When I was working on the roof, I was wearing a white hat I had made myself from old futon sheets. So, my head escaped getting burned, but my eyebrows which weren’t covered with the hat were burned. The heat rays came from the right, so I had severely painful burn wounds on the right side of my face and on my right arm. My shirt was half-sleeved, so my right arm below the sleeve to my fingertips got burned. The skin was peeled off to the finger nails and was hanging down from there. It was painful to lower my right arm, so I unconsciously held it in the air in front of my body. The leader of my group handed me a stick which he got somewhere. He held one end of it and told me to hold the other end. Following many other people, he led me walking to the south, where we saw there was no fire. I saw many people with severe burn wounds, holding their hands up in front of their bodies and walking hopelessly and aimlessly in procession as if they were ghosts. When the leader and I started to flee, the fire wasn’t so big, but a tremendous wind was blowing. Then the raging fires rushed there on that blowing wind. I think those who were unable to walk or trapped under the debris there were burned alive by the fires.

Suffering the pain of burn wounds and avoiding stepping on fallen electric poles, debris and people, I walked and walked. It seemed very far to me, and afterwards, I was told that the leader and I had walked 8km. When we reached the Japan Steel Works in Irikawa (present Aki-ku, Hiroshima) I heard some workers calling out to victims, “Please come into the factory.

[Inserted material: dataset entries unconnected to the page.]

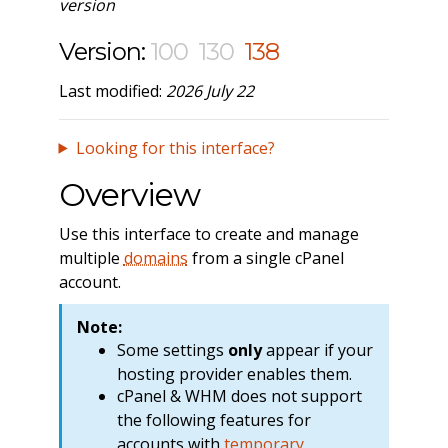
version
Version:
100
130
138
Last modified:
2026 July 22
Looking for this interface?
Overview
Use this interface to create and manage
multiple
domains
from a single cPanel
account.
Note:
Some settings
only
appear if your
hosting provider enables them.
cPanel & WHM does not support
the following features for
accounts with
temporary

We are treating people.” When I looked, there was a long queue of victims, but I was too tired to stand in the queue. Seeing the building of the factory, which had been turned to a munitions factory then, I found injured people lying close together under the large shade of the wide eave of the building. Many schoolgirls who had been mobilized to work there were applying oil to those victims lying one after another. There were groans, “Father!” “Mother!” “It hurts!” everywhere. I was able to find some space to lie down. The helpers were saying, “We are treating people,” but all they did to us was apply oil to our burn wounds. My group leader said good-bye to me there. He also had severe burn wounds. I don’t know what became of him after that. By that time, my burn wounds had swollen and pus started to ooze out, and the swelling of my face prevented me from seeing. Moreover, I had a high fever. On the following day, maggots started to crawl about in those wounds, which really hurt.

I was there for two days in a daze. During that time, I didn’t have a drop of water. I didn’t even feel hungry. The third day after the A-bombing, my father came and found me. He had been searching for me, visiting every rescue station inside the city, supposing I remained in the city. I heard him calling my name. “Shizuko!” “Shizuko!” I replied, “I am here!” He came to me, but he said, “Are you really Shizuko?” several times because my appearance had changed too much to identify. He went back home and returned with a cart which he borrowed from a neighbor. He put me on it and carried me back home. The cart was a little more than a meter long, so I had to fold my body to fit in it. In those days, roads were not paved. So, the stony and bumpy dirt roads were hard on my wounded body. But come to think of it, that cart was better because it had rubber tires. In those days people usually used large carts which had wooden wheels. If my father had carried me with a wooden wheeled cart, bumpy roads would have been much harder for me.